17:15 〜 19:15
[AAS03-P03] Estimation of the Probable Maximum Precipitation for Mesoscale Convective Systems Using a Numerical Weather Model
キーワード:線状降水帯、Weather Research and Forecasting model
PMP has traditionally been defined as “the greatest depth of precipitation for a given duration meteorologically possible for a design watershed at a particular location at a particular time of year”. Common methods for estimating PMP include the statistical approach and hydrometeorological techniques, which are widely used for the design of dams, nuclear power plants, and other infrastructure.
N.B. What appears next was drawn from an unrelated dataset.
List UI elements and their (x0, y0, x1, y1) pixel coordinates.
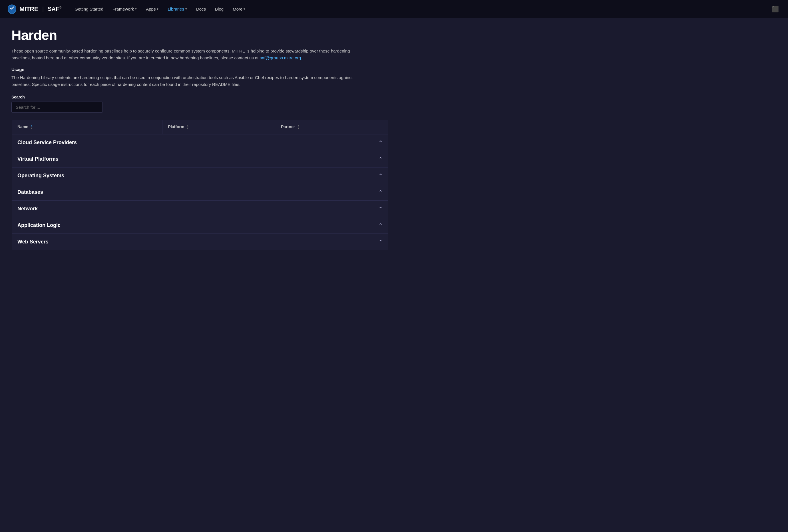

Despite these traditional definitions and estimation methods of PMP being used worldwide, various issues have been pointed out with these traditional definitions and estimation methods of PMP, such as the lack of consideration for physical processes, assumptions like climate stationarity, and others. Therefore, in recent years, the estimation of PMP using numerical weather models has gained attention due to the ability to obtain spatiotemporal rainfall distributions based on physical laws through numerical calculations. Traditional PMP estimation methods using numerical weather models have successfully increased precipitation amounts by maximizing relative humidity in the initial and boundary conditions (RHM: Relative Humidity Maximization), which leads to the maximization of water vapor content. On the other hand, previous studies have shown that applying this conventional method to mesoscale convective systems (MCSs) rainfall events does not necessarily lead to an increase in precipitation amounts, indicating challenges in estimating PMP for MCSs using numerical weather models. This study investigates a new method for estimating PMP using numerical weather models, focusing on rainfall events associated with MCSs.